### [Exercise requirements]
Your answer should be one number: the count of lines in the data below that include "Corsi".

### [Entries supplied]
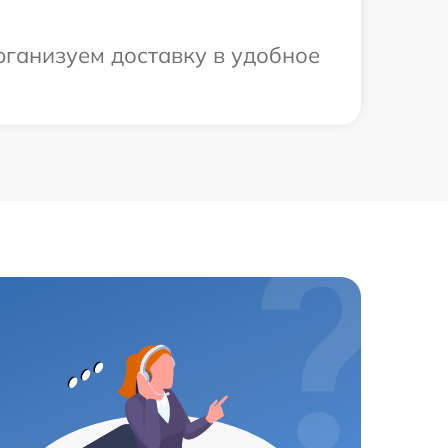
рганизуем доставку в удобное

---

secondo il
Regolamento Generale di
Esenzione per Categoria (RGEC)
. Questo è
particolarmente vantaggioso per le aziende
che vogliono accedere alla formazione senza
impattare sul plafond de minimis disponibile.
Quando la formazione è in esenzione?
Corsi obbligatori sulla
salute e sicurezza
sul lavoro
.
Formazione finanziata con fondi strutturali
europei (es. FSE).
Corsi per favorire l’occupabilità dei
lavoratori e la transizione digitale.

### [Written answer]
2